Work to complete –
Pull out every line below containing the word "Phường".

[Dataset entries]
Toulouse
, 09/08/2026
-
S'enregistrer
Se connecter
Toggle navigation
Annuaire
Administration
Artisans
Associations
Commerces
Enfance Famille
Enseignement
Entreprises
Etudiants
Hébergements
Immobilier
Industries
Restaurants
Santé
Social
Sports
--
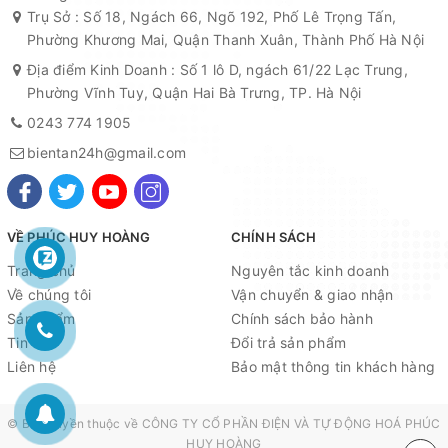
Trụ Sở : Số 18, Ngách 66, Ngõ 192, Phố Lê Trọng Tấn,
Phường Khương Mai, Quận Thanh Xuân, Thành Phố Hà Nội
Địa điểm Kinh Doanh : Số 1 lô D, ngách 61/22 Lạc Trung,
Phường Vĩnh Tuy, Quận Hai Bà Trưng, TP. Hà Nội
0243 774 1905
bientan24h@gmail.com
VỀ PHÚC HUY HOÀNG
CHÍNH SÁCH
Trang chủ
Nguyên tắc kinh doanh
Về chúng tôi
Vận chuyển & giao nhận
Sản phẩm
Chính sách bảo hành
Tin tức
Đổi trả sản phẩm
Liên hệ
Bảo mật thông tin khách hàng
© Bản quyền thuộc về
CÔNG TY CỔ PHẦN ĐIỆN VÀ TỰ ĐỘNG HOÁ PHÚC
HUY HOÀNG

Answer to the exercise –
Phường Khương Mai, Quận Thanh Xuân, Thành Phố Hà Nội
Phường Vĩnh Tuy, Quận Hai Bà Trưng, TP. Hà Nội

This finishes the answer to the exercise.